__Exercise objective__:
Scan the listing below for the word "dans" and copy every line that has it.

__Entries provided__:
/---

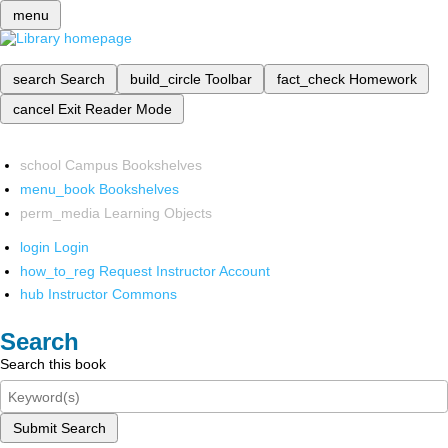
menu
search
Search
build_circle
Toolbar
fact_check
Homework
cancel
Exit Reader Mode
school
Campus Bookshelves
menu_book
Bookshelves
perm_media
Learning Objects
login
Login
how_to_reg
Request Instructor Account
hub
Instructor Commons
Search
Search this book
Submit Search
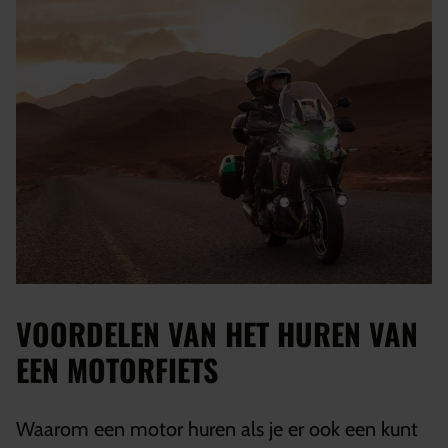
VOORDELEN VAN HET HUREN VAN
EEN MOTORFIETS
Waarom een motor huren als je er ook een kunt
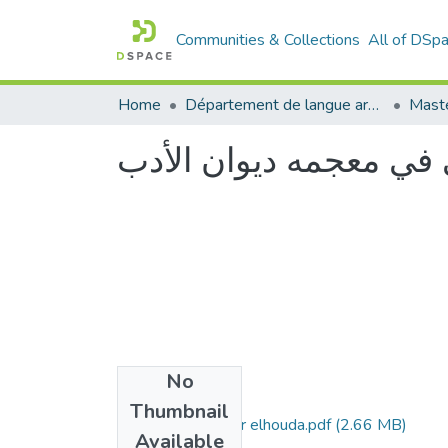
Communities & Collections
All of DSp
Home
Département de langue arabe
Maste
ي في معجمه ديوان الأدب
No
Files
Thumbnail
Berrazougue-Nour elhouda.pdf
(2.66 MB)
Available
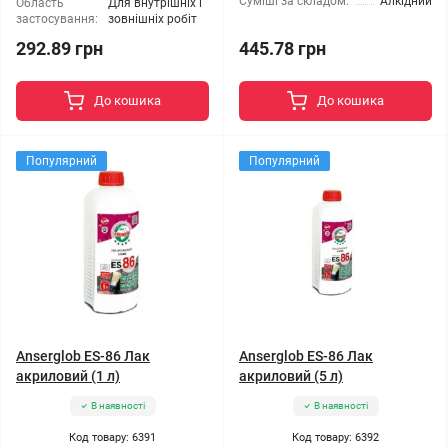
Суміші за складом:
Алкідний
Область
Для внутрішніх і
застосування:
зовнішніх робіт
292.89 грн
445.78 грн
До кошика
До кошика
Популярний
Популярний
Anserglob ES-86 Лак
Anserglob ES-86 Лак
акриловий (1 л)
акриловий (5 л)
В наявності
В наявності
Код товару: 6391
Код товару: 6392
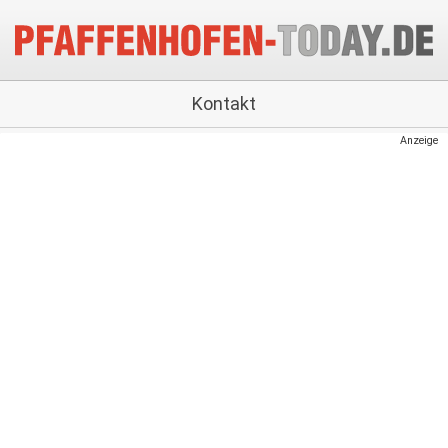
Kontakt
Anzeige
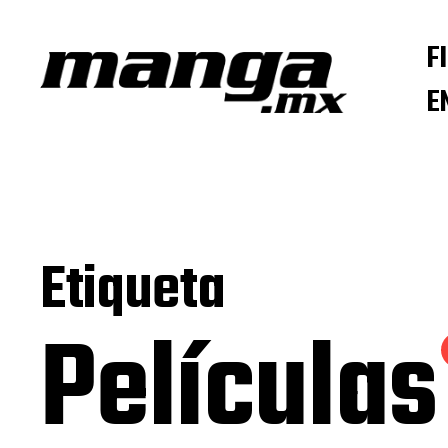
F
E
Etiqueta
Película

\---
/---

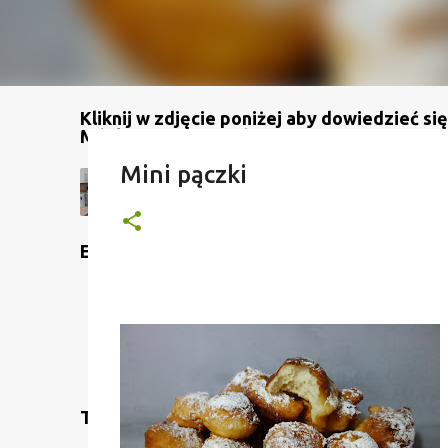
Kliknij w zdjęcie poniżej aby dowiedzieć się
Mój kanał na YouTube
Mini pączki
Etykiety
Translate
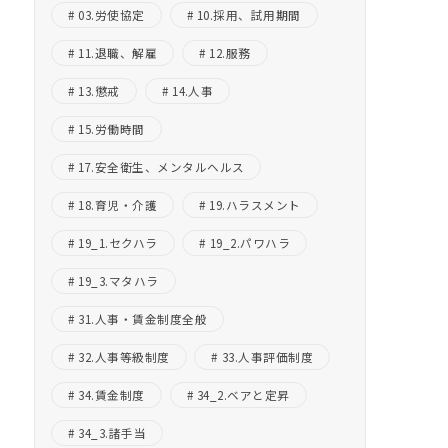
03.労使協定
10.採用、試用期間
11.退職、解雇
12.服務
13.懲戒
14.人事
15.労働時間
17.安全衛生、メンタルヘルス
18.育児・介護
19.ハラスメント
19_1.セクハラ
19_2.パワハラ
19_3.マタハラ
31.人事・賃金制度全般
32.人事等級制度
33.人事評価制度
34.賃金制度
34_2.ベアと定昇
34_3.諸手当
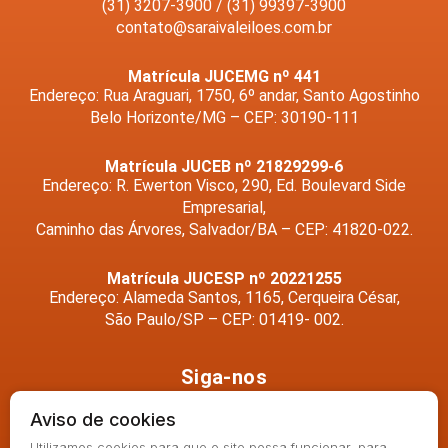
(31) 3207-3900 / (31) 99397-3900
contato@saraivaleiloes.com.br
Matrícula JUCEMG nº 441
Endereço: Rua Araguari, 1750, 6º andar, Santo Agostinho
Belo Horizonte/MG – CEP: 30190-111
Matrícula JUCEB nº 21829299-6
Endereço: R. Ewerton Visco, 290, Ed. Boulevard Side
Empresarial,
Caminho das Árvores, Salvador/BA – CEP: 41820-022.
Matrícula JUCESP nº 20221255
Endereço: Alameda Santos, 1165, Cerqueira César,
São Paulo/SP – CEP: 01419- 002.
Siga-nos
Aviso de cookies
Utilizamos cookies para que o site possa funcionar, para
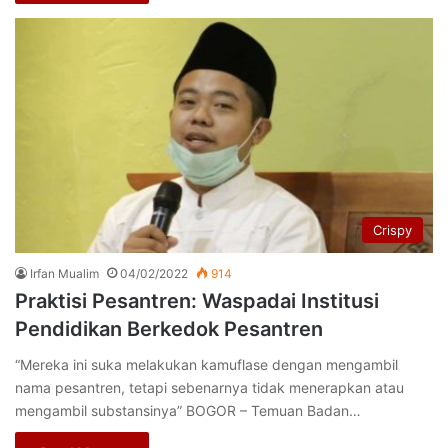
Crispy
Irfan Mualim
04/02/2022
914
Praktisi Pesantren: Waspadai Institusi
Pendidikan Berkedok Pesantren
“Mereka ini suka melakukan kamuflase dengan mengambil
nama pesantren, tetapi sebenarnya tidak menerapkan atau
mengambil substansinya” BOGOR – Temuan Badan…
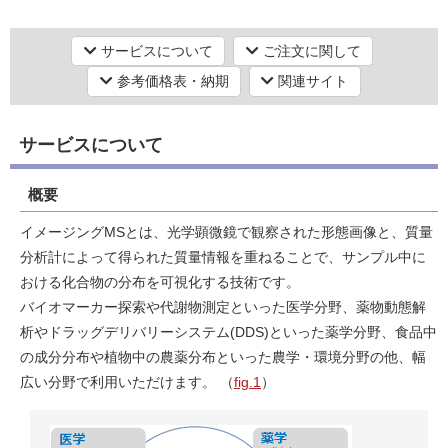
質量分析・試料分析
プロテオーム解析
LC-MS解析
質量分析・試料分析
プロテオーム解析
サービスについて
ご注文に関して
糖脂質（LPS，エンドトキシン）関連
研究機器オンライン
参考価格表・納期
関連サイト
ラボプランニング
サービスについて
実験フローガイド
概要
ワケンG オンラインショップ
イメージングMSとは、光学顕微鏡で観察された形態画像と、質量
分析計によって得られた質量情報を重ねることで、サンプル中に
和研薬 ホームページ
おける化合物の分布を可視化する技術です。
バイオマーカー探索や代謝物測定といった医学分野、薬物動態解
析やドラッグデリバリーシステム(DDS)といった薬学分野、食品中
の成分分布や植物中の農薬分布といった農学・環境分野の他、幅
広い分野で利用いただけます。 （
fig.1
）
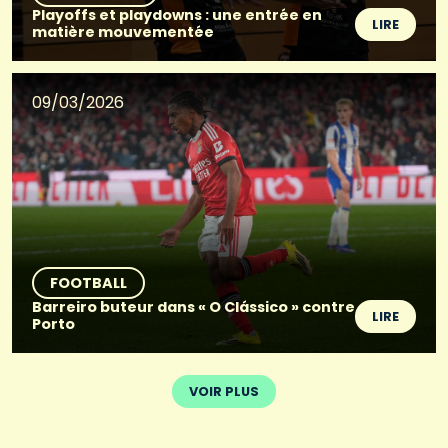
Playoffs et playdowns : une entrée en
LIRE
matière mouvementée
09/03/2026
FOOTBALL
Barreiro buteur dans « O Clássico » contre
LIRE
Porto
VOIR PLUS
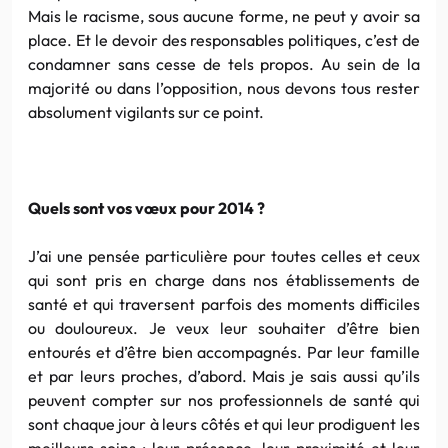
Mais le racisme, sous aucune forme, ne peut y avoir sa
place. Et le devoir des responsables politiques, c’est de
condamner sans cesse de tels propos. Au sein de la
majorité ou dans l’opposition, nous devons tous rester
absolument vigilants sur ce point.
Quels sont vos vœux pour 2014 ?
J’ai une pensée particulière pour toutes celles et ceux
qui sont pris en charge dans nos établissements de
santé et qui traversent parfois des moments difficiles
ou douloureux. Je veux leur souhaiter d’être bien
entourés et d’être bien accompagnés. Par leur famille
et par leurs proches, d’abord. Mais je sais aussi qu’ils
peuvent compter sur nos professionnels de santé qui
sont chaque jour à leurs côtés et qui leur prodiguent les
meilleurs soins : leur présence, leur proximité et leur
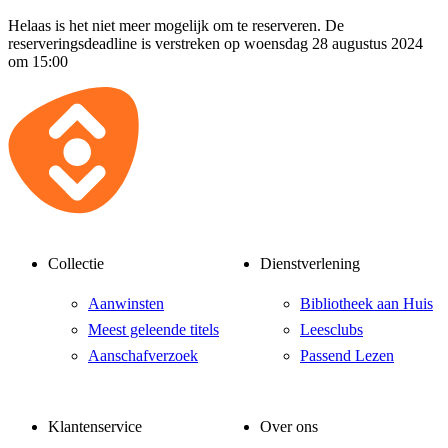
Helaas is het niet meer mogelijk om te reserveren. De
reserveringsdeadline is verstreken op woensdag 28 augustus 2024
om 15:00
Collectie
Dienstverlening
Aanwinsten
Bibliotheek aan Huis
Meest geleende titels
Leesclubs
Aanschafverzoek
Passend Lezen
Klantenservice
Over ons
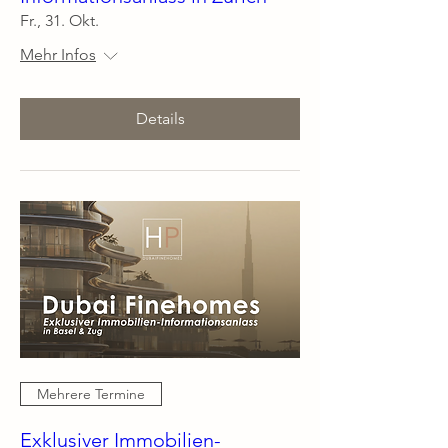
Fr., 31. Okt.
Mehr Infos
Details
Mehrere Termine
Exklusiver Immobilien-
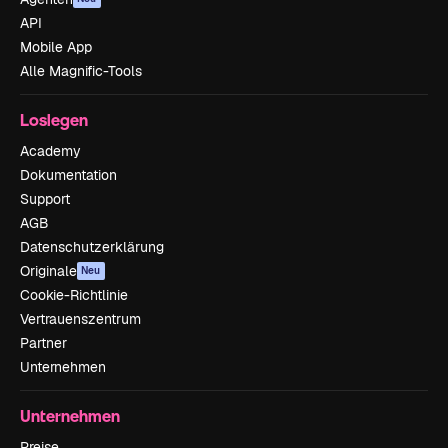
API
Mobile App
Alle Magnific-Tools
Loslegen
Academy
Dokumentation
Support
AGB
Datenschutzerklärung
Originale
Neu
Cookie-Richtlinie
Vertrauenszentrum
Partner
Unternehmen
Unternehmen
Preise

\---

__Solution below__:
Barreiro buteur dans « O Clássico » contre
majorité ou dans l’opposition, nous devons tous rester
qui sont pris en charge dans nos établissements de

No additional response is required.